[Extracted page text data]
· · · · · · ·
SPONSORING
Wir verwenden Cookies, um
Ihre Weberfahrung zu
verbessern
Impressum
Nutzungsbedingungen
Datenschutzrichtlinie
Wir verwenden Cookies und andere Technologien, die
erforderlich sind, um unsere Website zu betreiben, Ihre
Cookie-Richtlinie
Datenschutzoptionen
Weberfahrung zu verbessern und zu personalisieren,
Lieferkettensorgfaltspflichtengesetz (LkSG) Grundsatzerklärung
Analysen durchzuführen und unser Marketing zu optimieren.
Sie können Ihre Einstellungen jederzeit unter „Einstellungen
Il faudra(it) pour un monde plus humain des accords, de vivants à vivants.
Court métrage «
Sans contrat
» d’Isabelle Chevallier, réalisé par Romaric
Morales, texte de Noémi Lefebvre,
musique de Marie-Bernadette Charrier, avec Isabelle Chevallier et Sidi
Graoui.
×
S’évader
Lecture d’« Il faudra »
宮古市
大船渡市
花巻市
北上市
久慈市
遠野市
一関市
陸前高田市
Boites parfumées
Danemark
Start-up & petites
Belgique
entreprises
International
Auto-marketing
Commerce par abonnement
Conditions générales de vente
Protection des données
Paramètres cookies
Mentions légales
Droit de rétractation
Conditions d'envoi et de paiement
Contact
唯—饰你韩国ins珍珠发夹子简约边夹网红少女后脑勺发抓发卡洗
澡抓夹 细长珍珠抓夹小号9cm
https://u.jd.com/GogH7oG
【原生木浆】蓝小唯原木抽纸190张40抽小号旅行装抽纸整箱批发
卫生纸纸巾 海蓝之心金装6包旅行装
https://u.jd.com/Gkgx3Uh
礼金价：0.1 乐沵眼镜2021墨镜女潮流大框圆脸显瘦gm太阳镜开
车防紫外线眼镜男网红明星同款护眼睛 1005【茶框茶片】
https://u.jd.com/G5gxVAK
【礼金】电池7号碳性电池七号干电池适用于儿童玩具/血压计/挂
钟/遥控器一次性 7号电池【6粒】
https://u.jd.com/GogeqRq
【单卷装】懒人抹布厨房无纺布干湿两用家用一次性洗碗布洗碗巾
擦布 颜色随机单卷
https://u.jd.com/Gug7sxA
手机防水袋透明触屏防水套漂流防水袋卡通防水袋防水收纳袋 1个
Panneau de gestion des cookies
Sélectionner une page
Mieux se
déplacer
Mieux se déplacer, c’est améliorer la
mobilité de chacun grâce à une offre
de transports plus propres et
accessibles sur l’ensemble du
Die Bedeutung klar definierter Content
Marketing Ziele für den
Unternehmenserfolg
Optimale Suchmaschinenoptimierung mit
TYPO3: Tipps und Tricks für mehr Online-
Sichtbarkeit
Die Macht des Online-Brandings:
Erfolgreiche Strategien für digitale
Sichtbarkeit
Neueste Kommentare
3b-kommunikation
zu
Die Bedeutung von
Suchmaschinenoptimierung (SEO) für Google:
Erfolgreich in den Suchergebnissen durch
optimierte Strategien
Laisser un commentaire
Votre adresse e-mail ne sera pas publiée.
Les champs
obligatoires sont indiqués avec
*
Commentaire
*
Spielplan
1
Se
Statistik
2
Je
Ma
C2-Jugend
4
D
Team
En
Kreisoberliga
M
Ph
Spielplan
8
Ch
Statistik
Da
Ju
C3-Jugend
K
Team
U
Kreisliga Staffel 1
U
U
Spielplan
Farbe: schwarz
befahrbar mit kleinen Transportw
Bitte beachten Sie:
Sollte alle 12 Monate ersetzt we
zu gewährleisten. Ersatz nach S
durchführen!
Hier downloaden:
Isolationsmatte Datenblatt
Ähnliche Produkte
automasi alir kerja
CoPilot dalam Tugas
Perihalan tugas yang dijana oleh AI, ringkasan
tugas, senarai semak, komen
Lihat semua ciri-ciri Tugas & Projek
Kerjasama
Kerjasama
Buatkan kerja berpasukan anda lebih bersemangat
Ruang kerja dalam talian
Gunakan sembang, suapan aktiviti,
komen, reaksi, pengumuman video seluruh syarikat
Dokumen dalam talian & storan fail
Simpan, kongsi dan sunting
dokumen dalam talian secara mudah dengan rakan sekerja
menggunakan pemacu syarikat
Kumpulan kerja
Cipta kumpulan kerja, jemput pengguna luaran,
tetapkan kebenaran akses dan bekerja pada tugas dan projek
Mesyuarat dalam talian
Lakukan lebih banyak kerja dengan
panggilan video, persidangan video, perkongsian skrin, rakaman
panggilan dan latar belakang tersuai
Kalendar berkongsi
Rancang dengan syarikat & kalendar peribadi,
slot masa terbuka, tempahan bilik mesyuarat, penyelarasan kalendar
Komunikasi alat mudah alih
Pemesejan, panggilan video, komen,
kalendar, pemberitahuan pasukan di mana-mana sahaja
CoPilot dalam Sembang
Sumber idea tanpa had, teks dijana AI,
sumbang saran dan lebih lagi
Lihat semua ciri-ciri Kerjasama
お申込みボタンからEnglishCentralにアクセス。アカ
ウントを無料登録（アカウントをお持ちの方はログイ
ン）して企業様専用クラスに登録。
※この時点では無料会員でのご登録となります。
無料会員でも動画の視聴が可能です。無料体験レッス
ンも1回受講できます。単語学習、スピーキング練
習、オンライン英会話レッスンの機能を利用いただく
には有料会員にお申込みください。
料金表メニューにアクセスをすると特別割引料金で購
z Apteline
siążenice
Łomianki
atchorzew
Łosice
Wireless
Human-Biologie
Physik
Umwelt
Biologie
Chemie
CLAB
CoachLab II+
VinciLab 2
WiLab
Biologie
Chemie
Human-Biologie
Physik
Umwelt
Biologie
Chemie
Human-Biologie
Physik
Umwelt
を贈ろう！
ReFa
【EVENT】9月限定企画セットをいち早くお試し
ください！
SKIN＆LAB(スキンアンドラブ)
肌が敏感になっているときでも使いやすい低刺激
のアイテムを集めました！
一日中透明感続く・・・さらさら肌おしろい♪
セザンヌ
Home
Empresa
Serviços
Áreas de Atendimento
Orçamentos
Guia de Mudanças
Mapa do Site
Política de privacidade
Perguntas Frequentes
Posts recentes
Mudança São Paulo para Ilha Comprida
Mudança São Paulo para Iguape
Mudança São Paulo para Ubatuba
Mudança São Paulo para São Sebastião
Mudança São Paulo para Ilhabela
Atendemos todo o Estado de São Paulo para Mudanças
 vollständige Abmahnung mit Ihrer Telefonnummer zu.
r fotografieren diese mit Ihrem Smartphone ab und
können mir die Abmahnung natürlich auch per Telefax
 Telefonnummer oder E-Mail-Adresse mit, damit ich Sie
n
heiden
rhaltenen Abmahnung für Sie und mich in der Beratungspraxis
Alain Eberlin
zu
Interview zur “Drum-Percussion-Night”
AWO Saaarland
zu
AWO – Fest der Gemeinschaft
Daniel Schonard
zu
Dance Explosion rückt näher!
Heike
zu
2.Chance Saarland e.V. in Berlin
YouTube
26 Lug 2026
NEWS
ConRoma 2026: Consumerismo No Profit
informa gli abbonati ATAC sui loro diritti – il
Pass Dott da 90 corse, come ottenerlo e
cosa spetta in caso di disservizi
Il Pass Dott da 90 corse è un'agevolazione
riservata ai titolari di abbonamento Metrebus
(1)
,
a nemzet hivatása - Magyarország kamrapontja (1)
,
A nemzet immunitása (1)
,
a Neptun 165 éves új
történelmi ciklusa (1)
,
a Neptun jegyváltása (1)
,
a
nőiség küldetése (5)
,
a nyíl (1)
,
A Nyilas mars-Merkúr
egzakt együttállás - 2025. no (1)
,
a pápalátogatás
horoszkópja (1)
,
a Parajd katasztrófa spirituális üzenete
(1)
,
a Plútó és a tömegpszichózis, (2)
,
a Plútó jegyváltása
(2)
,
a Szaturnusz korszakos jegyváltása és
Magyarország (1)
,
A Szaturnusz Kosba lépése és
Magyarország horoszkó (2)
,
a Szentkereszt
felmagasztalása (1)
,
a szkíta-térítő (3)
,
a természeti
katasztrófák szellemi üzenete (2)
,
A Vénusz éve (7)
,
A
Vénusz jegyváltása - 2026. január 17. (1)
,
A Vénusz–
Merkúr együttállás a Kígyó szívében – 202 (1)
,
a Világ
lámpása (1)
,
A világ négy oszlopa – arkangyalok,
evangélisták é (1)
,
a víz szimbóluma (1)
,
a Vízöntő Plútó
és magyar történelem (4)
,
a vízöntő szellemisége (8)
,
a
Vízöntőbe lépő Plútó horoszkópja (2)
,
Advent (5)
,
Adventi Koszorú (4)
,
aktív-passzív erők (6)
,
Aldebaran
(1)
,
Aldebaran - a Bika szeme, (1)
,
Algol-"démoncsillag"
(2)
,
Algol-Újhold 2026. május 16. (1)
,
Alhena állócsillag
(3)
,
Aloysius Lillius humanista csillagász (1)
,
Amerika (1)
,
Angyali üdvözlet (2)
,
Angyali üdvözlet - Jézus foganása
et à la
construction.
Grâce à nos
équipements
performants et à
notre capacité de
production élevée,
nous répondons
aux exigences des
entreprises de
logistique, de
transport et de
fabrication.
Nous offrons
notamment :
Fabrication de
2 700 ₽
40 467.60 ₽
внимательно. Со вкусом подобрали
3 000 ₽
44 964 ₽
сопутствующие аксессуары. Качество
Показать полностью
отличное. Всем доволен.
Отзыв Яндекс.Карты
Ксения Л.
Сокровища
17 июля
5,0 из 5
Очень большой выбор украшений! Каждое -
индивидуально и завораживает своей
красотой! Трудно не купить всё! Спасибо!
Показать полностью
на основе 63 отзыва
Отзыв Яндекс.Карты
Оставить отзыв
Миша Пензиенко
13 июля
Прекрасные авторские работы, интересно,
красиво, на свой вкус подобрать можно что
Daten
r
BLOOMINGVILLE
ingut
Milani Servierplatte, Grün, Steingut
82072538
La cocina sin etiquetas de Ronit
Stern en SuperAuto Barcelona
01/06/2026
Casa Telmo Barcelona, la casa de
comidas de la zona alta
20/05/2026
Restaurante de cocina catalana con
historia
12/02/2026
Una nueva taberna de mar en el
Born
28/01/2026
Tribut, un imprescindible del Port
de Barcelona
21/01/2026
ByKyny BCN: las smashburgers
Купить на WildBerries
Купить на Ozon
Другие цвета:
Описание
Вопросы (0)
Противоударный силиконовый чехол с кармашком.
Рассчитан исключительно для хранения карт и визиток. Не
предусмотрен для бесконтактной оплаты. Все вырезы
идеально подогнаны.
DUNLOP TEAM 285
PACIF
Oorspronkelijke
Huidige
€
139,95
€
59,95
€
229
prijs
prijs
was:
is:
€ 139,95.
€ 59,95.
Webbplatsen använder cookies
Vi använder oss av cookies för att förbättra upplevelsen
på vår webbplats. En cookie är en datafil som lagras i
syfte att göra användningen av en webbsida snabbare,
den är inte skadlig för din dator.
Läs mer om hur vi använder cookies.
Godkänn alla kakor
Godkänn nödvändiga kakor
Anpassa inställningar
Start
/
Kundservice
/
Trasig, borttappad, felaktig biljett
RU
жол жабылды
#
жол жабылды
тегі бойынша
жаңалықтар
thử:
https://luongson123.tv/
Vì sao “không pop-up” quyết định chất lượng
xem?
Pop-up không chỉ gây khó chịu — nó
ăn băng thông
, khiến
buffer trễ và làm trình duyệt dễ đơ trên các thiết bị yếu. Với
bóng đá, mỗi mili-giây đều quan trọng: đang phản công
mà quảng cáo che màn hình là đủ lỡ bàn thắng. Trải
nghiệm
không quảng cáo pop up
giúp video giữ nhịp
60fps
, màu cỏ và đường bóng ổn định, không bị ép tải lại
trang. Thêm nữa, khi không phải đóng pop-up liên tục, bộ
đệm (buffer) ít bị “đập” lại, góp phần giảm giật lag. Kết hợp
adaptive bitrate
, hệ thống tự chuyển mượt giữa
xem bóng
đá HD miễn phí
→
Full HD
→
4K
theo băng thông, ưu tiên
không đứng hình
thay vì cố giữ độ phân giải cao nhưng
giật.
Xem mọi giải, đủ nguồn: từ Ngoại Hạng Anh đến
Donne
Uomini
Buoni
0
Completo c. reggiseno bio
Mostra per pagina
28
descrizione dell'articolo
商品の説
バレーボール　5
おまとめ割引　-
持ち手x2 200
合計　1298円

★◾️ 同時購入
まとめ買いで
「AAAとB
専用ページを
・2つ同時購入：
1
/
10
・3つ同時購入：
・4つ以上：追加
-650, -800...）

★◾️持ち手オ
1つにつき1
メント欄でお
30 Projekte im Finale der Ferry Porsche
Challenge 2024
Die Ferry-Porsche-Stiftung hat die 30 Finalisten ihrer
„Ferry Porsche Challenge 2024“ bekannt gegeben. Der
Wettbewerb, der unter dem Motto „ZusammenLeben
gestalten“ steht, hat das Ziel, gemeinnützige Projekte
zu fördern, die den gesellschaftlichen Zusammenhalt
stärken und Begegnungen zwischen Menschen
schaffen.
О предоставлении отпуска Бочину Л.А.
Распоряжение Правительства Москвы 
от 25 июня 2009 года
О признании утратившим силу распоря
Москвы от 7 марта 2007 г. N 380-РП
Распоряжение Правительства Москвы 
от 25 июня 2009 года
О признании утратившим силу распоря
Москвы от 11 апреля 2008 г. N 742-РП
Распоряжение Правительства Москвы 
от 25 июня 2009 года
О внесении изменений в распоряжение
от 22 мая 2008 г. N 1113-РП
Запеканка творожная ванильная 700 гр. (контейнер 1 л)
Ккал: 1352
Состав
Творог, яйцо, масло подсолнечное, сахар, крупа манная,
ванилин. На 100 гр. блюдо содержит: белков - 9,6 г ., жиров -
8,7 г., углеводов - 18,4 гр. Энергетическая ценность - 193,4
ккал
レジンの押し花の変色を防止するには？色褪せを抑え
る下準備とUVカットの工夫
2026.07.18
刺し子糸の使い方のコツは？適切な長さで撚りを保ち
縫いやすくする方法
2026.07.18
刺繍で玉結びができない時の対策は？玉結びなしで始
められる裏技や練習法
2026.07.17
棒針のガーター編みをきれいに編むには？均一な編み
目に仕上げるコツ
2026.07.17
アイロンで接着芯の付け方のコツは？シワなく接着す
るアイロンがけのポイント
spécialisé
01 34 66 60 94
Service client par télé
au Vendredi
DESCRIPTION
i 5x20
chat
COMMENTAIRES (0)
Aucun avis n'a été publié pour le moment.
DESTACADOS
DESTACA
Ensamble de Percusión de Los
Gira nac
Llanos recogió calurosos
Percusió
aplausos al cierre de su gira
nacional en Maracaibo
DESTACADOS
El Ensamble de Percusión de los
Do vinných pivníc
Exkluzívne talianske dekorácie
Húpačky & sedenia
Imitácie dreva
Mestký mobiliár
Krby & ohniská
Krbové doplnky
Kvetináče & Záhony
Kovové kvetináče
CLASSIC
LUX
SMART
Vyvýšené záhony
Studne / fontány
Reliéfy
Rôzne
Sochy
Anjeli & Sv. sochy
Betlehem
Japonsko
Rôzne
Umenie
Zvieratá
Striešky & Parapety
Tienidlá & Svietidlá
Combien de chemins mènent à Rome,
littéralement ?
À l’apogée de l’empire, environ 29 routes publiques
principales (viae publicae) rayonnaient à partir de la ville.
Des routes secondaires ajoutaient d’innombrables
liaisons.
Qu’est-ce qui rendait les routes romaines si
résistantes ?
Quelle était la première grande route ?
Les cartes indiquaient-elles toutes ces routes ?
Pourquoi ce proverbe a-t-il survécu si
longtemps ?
· · · · · · ·
**What needs to be done**. Nothing but an exact copy of the lines from the first one above through the line holding "Morales, texte de" should be returned.

**Your response**.
SPONSORING
Wir verwenden Cookies, um
Ihre Weberfahrung zu
verbessern
Impressum
Nutzungsbedingungen
Datenschutzrichtlinie
Wir verwenden Cookies und andere Technologien, die
erforderlich sind, um unsere Website zu betreiben, Ihre
Cookie-Richtlinie
Datenschutzoptionen
Weberfahrung zu verbessern und zu personalisieren,
Lieferkettensorgfaltspflichtengesetz (LkSG) Grundsatzerklärung
Analysen durchzuführen und unser Marketing zu optimieren.
Sie können Ihre Einstellungen jederzeit unter „Einstellungen
Il faudra(it) pour un monde plus humain des accords, de vivants à vivants.
Court métrage «
Sans contrat
» d’Isabelle Chevallier, réalisé par Romaric
Morales, texte de Noémi Lefebvre,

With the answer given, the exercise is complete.